У него и раньше, до “телескопской” публикации были тревожные предчувствия. “Я уже с давних пор готовлюсь к катастрофе, которая явится развязкой моей истории”24, — признавался он в одном из писем осенью 1835 года. Однако негативная реакция на публикацию “Философического письма” и официальное объявление его сумасшедшим по воле царя — это был неожиданный для него удар, который в какой-то степени его подкосил. То есть до этого рокового события он шёл к своей мученической участи, не вполне сознавая это и не представляя возможных последствий. “Безумное его стремление к мученичеству”25, — так охарактеризовал жизненный путь Чаадаева один из современников после истории с “телескопской” публикацией.

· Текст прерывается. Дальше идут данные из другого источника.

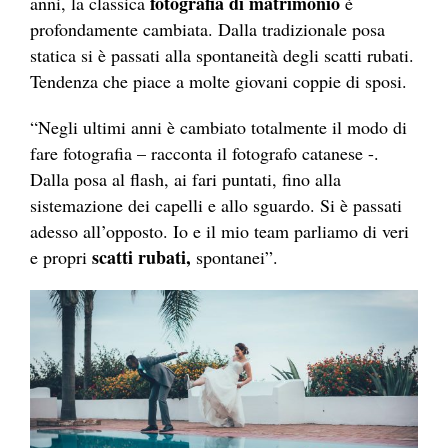
fotografia di matrimonio
anni, la classica
è
profondamente cambiata. Dalla tradizionale posa
statica si è passati alla spontaneità degli scatti rubati.
Tendenza che piace a molte giovani coppie di sposi.
“Negli ultimi anni è cambiato totalmente il modo di
fare
fotografia
– racconta il
fotografo
catanese -.
Dalla posa al flash, ai fari puntati, fino alla
sistemazione dei capelli e allo sguardo. Si è passati
adesso all’opposto. Io e il mio team parliamo di veri
scatti rubati,
e propri
spontanei”.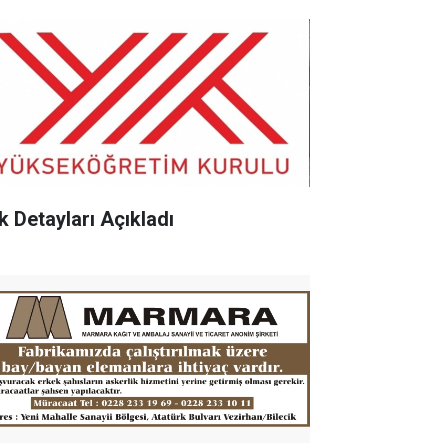
k Detayları Açıkladı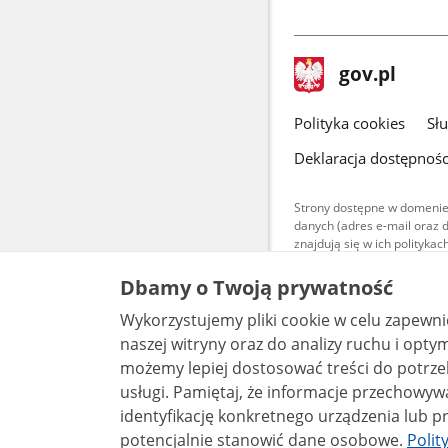
stopka
Strona
gov.pl
gov.pl
główna
gov.pl
Polityka cookies
Sł
Deklaracja dostępnośc
Strony dostępne w domenie
danych (adres e-mail oraz 
znajdują się w ich polityk
Treści teksto
Dbamy o Twoją prywatność
udostępniane
warunkach 4.0
Wykorzystujemy pliki cookie w celu zapewn
są udostępni
bez utworów z
naszej witryny oraz do analizy ruchu i optymalizacj
możemy lepiej dostosować treści do potrzeb
usługi. Pamiętaj, że informacje przechowywane w plikach cookie mogą pozwalać na
identyfikację konkretnego urządzenia lub pr
potencjalnie stanowić dane osobowe.
Polit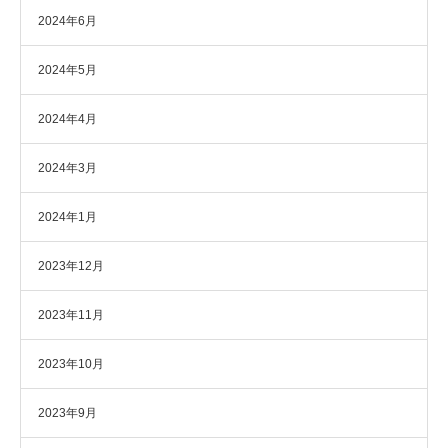
2024年6月
2024年5月
2024年4月
2024年3月
2024年1月
2023年12月
2023年11月
2023年10月
2023年9月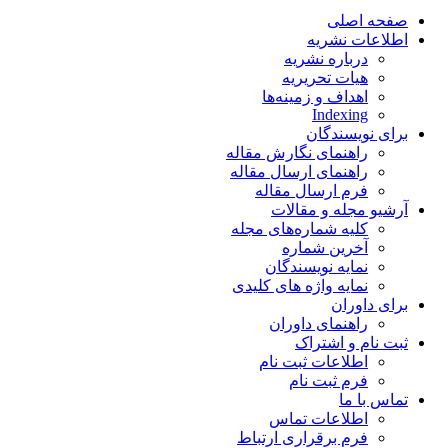
صفحه اصلی
اطلاعات نشریه
درباره نشریه
هیات تحریریه
اهداف و زمینه‌ها
Indexing
برای نویسندگان
راهنمای نگارش مقاله
راهنمای ارسال مقاله
فرم ارسال مقاله
آرشیو مجله و مقالات
کلیه شماره‌های مجله
آخرین شماره
نمایه نویسندگان
نمایه واژه های کلیدی
برای داوران
راهنمای داوران
ثبت نام و اشتراک
اطلاعات ثبت نام
فرم ثبت نام
تماس با ما
اطلاعات تماس
فرم برقراری ارتباط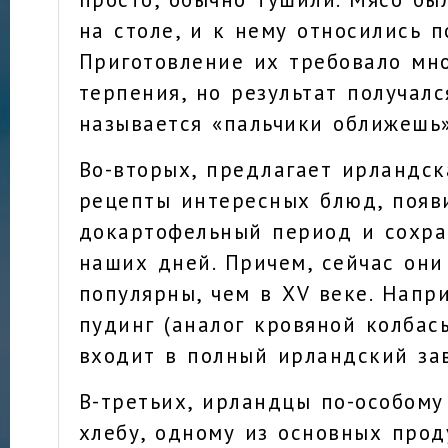
на столе, и к нему относились п
Приготовление их требовало мн
терпения, но результат получалс
называется «пальчики оближешь»
Во-вторых, предлагает ирландск
рецепты интересных блюд, появ
докартофельный период и сохр
наших дней. Причем, сейчас они
популярны, чем в XV веке. Напр
пудинг (аналог кровяной колбасы
входит в полный ирландский зав
В-третьих, ирландцы по-особому
хлебу, одному из основных про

После этих событий в его восприятии своей жизни появился трагический оттенок. “Окончательно скажу тебе, мой друг, что многое потерял я невозвратно, что многие связи рушились, что многие труды останутся неоконченными и, наконец, что земная твёрдость бытия моего поколеблена навеки”26, — сообщал он в письме брату в феврале 1837 года. Осенью этого же года: “В теперешнее время мне труднее, чем когда-либо, освободиться от влияния идей, составляющих весь интерес моей жизни, единственную опору моего опрокинутого существования”27. И в дальнейшем этот трагический оттенок в ощущении своего “опрокинутого существования” у Чаадаева не исчезает: “Надежды наши всегда тщетны”28; “Пора мне сгинуть со света тем или другим путём, через бегство или могилу”29; “Катастрофа приближается большими шагами”30.
“Не для нас созревали плоды христианства”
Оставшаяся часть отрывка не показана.